> Brief: Your answer should be the lines of the material that include the word "illustration".

> Information supplied:
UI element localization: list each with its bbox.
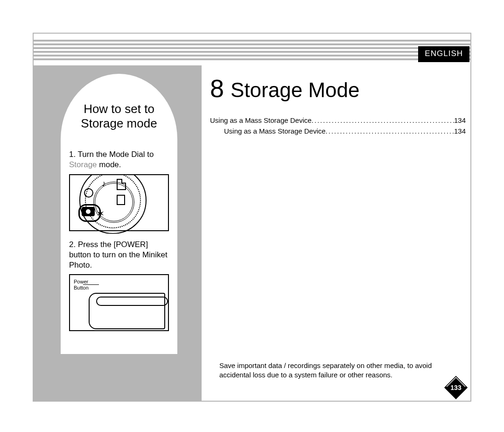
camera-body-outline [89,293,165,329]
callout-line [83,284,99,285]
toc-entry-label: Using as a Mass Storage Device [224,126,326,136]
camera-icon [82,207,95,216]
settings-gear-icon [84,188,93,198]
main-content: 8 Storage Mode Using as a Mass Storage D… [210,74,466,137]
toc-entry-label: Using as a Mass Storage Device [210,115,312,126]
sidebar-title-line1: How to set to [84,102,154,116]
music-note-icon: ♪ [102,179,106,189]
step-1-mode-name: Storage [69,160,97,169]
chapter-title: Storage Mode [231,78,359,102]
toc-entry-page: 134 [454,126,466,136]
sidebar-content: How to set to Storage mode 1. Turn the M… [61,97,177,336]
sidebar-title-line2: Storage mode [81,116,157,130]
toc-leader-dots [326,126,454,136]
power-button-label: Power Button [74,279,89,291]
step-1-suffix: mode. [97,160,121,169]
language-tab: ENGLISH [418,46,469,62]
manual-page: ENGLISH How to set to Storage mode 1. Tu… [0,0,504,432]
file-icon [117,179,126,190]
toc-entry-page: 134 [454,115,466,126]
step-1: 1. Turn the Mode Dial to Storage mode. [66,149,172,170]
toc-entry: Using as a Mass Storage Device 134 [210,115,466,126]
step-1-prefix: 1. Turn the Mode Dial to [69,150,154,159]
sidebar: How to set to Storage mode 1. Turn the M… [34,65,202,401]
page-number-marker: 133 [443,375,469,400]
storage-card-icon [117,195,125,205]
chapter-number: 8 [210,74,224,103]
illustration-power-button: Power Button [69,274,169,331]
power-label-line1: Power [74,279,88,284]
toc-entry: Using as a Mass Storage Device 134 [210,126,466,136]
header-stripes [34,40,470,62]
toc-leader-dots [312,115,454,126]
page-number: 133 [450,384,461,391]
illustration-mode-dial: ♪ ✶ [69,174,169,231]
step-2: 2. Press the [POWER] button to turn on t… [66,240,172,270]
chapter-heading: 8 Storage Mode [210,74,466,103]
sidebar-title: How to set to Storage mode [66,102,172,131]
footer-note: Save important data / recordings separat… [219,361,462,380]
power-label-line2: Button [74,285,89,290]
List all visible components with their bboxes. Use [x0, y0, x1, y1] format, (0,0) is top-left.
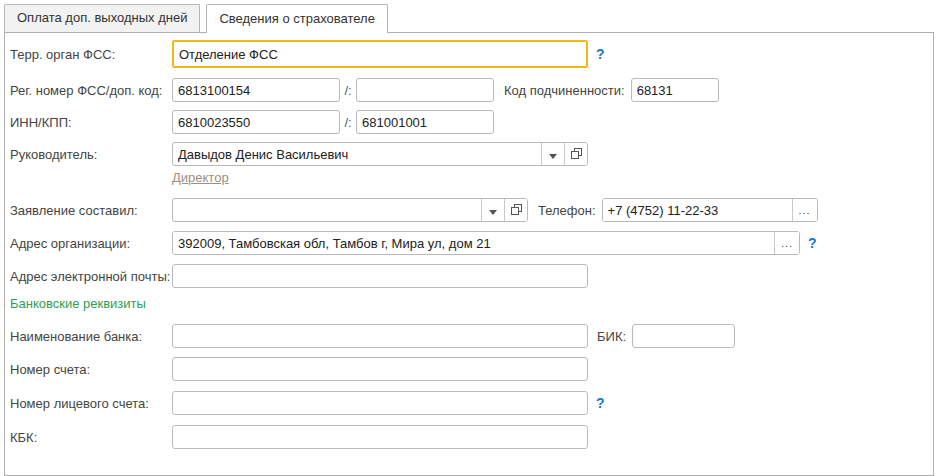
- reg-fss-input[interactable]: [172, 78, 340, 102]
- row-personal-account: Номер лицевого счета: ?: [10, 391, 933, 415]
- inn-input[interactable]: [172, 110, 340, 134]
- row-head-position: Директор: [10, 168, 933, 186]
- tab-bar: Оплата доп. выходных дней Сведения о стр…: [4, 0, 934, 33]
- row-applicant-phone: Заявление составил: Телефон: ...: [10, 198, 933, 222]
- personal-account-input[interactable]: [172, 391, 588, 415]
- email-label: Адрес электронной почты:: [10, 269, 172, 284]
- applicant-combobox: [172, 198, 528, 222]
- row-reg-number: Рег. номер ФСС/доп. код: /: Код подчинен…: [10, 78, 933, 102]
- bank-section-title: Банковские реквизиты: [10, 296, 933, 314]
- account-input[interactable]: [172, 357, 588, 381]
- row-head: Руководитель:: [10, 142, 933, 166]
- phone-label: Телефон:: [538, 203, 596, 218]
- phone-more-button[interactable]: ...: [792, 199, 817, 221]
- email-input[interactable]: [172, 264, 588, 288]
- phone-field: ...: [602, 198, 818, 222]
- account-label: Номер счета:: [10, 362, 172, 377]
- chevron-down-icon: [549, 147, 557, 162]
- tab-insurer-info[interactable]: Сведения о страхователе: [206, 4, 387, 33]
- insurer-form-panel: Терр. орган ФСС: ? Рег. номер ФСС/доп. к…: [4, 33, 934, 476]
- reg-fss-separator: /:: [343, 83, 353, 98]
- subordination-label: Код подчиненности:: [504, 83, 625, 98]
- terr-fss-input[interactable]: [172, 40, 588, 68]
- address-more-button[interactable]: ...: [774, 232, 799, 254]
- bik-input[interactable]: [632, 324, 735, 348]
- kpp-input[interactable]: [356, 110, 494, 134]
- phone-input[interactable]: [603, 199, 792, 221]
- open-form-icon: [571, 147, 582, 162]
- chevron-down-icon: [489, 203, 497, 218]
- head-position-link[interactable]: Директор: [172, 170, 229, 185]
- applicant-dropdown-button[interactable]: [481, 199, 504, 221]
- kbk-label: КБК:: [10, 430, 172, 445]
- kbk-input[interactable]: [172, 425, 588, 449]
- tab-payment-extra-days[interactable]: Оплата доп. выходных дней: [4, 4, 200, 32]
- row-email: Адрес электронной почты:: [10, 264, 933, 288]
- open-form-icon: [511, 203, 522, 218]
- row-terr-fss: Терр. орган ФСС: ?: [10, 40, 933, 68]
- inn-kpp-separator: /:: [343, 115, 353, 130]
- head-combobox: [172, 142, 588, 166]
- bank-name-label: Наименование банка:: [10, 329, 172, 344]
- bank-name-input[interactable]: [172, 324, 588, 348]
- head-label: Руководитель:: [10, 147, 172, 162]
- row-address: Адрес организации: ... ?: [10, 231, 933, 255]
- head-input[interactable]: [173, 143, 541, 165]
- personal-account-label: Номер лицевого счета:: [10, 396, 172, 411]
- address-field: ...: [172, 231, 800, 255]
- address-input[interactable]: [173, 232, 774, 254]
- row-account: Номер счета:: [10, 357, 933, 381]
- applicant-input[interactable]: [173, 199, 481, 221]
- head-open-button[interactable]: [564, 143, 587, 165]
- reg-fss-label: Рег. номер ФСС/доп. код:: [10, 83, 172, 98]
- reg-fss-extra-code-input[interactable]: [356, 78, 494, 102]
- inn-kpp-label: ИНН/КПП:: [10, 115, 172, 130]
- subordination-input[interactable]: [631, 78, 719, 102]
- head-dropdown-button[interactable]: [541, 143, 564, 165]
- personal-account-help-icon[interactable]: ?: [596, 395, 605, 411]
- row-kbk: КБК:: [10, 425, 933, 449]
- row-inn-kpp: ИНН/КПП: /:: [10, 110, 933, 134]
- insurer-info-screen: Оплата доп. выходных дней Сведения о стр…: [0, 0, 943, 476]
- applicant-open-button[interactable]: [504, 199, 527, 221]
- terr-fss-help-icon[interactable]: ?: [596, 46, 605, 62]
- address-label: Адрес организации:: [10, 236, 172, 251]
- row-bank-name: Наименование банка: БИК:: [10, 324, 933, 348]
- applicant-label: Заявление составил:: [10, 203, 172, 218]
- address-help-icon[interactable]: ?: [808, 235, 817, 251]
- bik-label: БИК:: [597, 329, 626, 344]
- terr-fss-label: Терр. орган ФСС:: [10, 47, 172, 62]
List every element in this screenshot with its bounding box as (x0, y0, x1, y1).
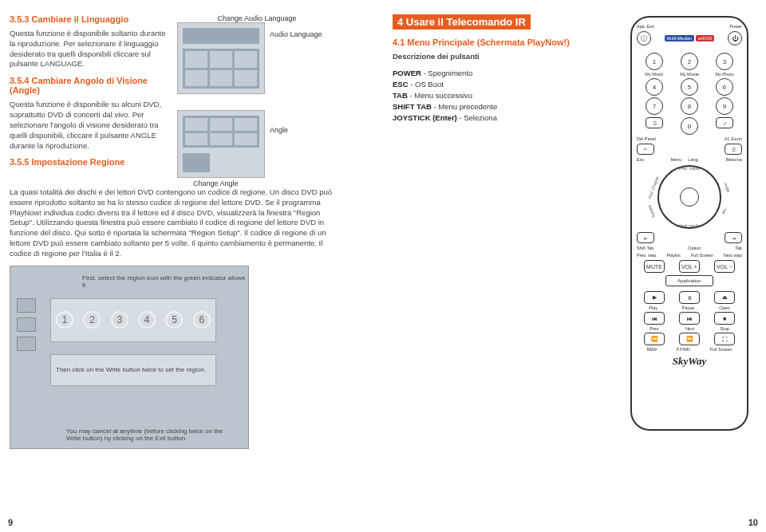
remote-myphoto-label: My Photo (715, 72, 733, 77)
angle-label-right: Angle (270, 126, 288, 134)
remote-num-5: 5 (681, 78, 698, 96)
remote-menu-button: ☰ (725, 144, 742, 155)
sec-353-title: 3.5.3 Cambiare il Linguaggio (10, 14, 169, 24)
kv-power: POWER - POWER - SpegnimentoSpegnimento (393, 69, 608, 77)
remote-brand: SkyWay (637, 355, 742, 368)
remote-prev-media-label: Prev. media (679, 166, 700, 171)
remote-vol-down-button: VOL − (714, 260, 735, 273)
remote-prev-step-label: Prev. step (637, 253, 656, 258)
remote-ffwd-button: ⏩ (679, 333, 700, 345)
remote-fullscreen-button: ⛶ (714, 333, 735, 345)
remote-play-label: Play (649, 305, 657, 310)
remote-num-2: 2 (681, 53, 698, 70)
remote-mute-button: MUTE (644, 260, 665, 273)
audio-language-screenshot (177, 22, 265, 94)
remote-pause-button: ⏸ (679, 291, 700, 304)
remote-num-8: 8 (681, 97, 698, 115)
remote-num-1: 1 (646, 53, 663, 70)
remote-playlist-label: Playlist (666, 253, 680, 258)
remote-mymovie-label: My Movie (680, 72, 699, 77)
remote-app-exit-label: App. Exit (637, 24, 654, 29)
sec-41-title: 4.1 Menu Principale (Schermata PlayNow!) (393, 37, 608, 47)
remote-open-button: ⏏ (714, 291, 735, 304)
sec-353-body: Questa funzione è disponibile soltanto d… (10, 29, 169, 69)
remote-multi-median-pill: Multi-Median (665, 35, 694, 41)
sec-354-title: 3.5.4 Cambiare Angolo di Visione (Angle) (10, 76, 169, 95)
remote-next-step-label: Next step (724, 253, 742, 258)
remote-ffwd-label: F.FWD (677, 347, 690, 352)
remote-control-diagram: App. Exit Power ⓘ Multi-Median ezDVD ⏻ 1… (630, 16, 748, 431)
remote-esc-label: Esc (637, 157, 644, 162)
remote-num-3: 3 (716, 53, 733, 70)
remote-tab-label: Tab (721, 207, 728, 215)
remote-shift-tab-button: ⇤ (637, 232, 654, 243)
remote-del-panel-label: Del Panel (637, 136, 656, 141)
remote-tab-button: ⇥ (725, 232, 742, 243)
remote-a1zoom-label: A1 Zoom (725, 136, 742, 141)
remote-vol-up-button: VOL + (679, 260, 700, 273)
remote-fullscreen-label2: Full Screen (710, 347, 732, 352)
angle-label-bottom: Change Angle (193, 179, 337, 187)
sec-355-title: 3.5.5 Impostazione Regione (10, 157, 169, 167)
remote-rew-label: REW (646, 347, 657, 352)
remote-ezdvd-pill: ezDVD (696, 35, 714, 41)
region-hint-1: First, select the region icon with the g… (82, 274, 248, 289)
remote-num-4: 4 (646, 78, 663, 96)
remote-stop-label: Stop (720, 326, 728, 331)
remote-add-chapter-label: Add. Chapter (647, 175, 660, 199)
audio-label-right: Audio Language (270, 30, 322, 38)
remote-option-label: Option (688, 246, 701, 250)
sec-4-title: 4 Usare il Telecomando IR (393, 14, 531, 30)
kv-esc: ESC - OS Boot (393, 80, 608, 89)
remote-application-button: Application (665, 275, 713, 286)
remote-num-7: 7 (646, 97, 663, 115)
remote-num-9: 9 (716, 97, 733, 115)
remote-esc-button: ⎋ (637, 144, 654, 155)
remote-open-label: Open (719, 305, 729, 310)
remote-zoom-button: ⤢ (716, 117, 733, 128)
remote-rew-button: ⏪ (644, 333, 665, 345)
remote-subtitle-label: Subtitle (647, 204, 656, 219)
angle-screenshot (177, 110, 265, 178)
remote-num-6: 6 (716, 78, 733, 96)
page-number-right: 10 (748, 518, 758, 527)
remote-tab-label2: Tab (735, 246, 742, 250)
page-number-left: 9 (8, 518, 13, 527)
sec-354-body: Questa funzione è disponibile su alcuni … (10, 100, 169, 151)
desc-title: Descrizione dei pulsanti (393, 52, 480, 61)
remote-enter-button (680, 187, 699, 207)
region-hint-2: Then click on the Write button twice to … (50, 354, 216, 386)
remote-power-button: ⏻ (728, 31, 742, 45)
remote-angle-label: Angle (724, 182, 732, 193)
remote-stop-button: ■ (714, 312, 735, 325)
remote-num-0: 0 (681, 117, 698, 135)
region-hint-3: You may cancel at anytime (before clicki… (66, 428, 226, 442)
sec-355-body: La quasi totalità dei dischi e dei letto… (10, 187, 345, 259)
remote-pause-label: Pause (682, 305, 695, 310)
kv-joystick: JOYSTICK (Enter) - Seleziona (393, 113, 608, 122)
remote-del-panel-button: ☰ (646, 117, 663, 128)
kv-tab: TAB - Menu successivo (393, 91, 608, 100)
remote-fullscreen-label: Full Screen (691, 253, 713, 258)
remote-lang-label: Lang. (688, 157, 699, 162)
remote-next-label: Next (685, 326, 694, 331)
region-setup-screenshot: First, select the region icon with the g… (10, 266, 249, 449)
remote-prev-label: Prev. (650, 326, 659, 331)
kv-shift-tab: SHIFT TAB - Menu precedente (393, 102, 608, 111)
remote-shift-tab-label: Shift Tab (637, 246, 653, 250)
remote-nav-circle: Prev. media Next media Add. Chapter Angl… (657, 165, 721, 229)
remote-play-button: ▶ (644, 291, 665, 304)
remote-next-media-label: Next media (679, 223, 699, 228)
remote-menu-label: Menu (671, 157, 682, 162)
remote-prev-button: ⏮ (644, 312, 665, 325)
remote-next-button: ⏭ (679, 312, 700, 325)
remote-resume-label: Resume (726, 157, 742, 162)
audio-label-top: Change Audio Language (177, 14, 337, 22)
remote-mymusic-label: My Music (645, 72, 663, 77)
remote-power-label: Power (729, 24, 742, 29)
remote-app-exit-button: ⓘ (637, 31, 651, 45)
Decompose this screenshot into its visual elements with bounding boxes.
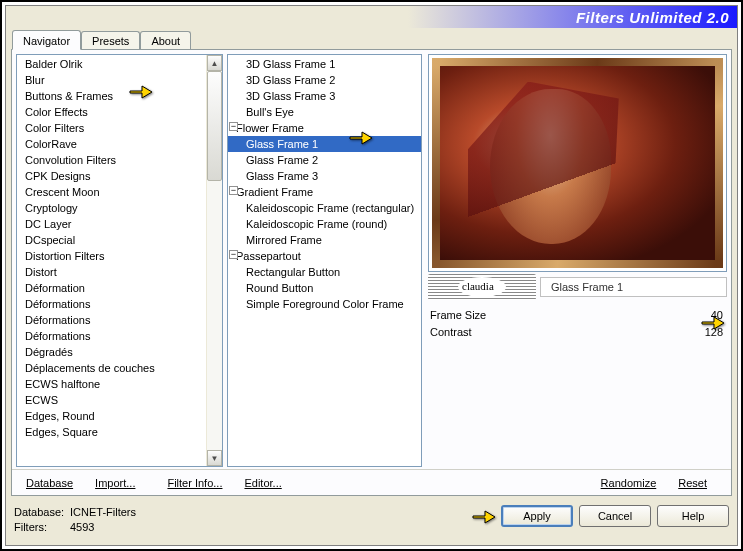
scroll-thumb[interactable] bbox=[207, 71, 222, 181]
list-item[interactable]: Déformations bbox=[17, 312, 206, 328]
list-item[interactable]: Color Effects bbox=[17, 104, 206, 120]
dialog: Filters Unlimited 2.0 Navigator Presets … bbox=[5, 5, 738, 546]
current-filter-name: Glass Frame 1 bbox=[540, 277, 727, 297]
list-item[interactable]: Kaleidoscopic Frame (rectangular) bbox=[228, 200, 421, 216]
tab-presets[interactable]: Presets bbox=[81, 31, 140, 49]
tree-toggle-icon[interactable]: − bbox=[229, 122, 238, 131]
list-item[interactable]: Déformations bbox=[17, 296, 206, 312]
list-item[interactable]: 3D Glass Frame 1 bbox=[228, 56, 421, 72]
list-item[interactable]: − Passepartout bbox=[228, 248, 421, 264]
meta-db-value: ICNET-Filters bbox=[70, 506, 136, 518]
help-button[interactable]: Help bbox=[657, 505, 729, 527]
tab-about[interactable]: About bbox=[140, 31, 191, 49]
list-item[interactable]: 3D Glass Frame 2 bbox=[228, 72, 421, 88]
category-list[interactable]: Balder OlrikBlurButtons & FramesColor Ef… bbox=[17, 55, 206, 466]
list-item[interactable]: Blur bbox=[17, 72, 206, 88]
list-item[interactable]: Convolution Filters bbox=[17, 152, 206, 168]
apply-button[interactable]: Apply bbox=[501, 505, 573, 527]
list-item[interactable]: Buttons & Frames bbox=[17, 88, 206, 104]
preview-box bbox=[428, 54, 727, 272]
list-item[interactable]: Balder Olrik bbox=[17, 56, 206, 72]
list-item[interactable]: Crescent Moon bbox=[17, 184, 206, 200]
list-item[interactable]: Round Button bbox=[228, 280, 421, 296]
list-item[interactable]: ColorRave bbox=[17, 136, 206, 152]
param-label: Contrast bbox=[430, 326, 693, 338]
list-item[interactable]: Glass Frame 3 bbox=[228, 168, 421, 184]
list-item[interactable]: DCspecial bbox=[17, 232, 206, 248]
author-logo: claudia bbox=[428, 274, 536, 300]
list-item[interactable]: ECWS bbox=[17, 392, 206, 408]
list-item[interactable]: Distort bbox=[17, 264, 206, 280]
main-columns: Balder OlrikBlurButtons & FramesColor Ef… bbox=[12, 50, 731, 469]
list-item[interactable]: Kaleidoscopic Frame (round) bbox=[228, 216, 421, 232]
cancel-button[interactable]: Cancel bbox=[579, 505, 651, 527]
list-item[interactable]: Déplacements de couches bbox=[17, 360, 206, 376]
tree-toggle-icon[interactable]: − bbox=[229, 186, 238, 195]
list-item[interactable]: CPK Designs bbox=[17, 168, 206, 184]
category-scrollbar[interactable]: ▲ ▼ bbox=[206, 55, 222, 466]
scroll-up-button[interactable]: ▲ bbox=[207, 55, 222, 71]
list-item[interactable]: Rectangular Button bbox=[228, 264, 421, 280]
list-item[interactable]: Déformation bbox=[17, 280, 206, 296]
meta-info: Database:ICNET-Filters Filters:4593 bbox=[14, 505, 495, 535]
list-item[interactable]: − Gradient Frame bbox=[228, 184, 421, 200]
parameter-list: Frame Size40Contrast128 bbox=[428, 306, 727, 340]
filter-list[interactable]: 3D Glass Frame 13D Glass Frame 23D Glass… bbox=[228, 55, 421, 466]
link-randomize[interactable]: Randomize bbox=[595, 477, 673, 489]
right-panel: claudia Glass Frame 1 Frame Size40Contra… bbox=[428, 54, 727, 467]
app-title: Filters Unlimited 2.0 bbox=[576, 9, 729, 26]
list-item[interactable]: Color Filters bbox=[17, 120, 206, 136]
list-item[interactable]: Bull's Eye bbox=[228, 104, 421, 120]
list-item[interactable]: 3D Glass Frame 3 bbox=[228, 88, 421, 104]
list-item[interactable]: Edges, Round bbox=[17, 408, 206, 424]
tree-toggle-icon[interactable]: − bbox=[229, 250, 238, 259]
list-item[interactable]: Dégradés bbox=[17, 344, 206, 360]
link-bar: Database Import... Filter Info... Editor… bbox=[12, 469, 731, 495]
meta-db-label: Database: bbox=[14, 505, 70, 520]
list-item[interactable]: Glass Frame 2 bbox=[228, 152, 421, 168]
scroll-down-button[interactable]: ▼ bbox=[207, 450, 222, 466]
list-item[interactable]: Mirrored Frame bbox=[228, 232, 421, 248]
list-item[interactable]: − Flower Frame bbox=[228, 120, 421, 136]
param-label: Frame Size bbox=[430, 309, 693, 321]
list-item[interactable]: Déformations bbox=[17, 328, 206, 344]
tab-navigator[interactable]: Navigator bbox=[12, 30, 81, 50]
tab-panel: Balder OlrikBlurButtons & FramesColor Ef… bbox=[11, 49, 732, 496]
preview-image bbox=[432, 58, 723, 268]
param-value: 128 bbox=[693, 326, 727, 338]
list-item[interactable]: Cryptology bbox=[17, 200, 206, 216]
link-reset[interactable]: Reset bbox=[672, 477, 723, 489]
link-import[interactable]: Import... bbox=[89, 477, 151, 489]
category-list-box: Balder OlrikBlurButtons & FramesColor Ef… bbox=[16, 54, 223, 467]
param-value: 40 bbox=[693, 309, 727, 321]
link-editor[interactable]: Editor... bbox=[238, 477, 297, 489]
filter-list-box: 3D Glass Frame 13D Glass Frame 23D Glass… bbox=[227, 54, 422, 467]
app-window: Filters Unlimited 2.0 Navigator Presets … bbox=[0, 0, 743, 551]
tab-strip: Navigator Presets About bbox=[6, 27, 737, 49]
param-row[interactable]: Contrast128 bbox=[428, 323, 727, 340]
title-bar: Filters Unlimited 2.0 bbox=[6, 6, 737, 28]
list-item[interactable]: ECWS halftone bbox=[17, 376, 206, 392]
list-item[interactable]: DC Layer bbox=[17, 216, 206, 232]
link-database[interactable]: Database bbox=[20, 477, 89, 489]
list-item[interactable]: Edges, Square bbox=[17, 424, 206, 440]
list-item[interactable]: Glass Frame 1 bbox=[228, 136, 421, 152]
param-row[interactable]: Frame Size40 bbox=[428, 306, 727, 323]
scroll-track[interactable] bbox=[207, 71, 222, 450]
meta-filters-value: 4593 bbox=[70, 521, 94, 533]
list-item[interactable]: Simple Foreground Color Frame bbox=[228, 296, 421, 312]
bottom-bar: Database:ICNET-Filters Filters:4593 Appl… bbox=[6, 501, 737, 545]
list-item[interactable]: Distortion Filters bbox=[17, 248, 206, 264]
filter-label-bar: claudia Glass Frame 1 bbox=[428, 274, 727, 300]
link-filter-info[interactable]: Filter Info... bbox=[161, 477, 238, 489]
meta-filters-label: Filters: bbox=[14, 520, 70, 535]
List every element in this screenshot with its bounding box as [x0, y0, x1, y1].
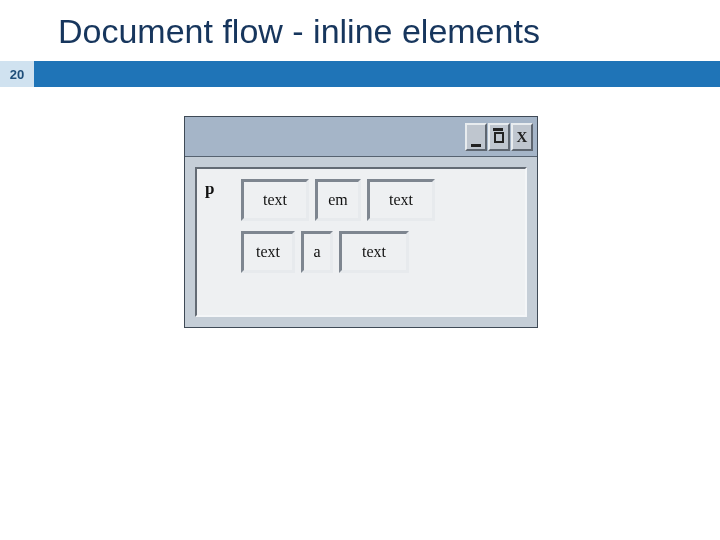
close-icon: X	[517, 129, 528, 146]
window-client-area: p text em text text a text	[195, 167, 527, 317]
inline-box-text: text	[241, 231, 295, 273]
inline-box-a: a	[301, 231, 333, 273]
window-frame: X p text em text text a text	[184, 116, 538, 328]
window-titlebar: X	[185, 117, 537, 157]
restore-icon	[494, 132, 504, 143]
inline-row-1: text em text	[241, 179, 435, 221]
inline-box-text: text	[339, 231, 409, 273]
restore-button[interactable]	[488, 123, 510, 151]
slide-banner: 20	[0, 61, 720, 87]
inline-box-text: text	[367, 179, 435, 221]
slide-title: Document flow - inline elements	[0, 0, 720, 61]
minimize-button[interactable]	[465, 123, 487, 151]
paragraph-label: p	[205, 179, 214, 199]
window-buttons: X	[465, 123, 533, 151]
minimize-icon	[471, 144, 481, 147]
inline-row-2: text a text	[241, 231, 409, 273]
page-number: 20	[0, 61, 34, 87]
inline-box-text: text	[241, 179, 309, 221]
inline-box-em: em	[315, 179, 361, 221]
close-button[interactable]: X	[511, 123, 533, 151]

> Solved problem:
illustration-power-button: Power Button [69,274,169,331]
illustration-mode-dial: ♪ ✶ [69,174,169,231]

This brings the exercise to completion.